BIDIKFAKTA – Praktik penangkapan ikan ilegal (illegal fishing) dilaporkan marak di perairan Kabupaten Kepulauan Sula, Maluku Utara. Aktivitas ini diduga berlangsung akibat lemahnya pengawasan aparat terkait, khususnya Satuan Polisi Air dan Udara (Polairud) Polres Kepulauan Sula.
Kasat Polairud Polres Kepulauan Sula, AKP Reza Iskandar, mengatakan pihaknya akan segera meningkatkan patroli dan pengawasan di wilayah perairan tersebut.“Insya Allah patroli akan kami rutinkan,” ujar Reza, Kamis (26/3/2026).

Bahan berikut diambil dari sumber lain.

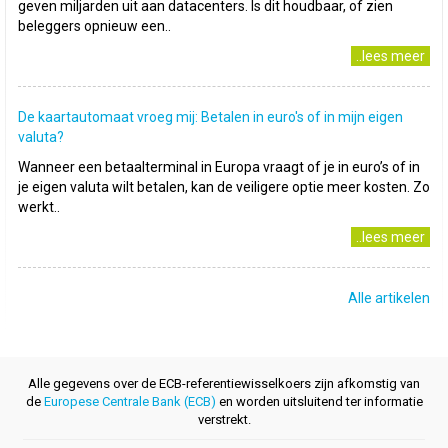
geven miljarden uit aan datacenters. Is dit houdbaar, of zien
beleggers opnieuw een..
..lees meer
De kaartautomaat vroeg mij: Betalen in euro's of in mijn eigen
valuta?
Wanneer een betaalterminal in Europa vraagt of je in euro’s of in
je eigen valuta wilt betalen, kan de veiligere optie meer kosten. Zo
werkt..
..lees meer
Alle artikelen
Alle gegevens over de ECB-referentiewisselkoers zijn afkomstig van
de
Europese Centrale Bank (ECB)
en worden uitsluitend ter informatie
verstrekt.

Ia menambahkan, pihaknya akan meningkatkan patroli di wilayah Kecamatan Sulabesi Selatan, termasuk Desa Fuata yang disebut menjadi salah satu titik aktivitas nelayan dari luar daerah. Kendati begitu, Reza menyatakan terkait kapal dan rumpon tersebut pihaknya perlu duduk bersama pemerintah daerah yakni dinas perikanan untuk cari solusi terbaik bagi nelayan di Sula.
Di sisi lain, nelayan Desa Fuata mengaku telah lama resah dengan maraknya praktik ilegal fishing yang dinilai berlangsung tanpa pengawasan ketat tersebut.
“Masalah ini bukan baru. Kami melihat seperti ada pembiaran, bahkan diduga ada praktik tidak wajar antara oknum dan para tengkulak ikan ini,” ungkap seorang nelayan di Desa Fuata.
Selain itu, ia juga menyoroti keberadaan rumpon dan kapal penangkap ikan dari luar daerah yang diduga bebas beroperasi dan mengeksploitasi hasil laut di wilayah Kecamatan Sulabesi Selatan.
Karena itu ia mendesak Polres Kepulauan Sula melalui Polairud serta Dinas Kelautan dan Perikanan (DKP) untuk segera mengambil langkah tegas dan terukur guna menghentikan praktik ilegal tersebut.
Sebelum mengakhiri pesannya, ia berharap, patroli yang dijanjikan Polairud Polres Kepulauan Sula tidak sekadar wacana, melainkan benar-benar akan menertibkan aktivitas ilegal dan melindungi sumber daya laut di Kepulauan Sula saat ini dari pihak luar.